§ **Work request**
In the material below, the required lines run from the one containing "Dori vositalari" through the one containing "ПЕРЦА СТРУЧКОВОГО настойка 25мл". Copy those lines exactly, ends included, and nothing else.

§ **Supplied material**
+++

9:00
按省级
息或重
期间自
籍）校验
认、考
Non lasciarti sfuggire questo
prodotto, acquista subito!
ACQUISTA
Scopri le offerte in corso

+++

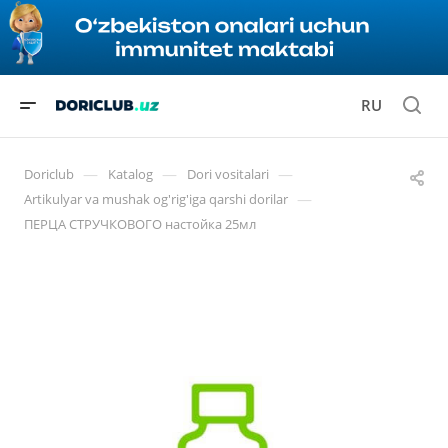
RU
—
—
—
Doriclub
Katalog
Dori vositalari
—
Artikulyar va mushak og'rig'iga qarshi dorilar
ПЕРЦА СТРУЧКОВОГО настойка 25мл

+++

§ **Written answer**
Dori vositalari
—
Artikulyar va mushak og'rig'iga qarshi dorilar
ПЕРЦА СТРУЧКОВОГО настойка 25мл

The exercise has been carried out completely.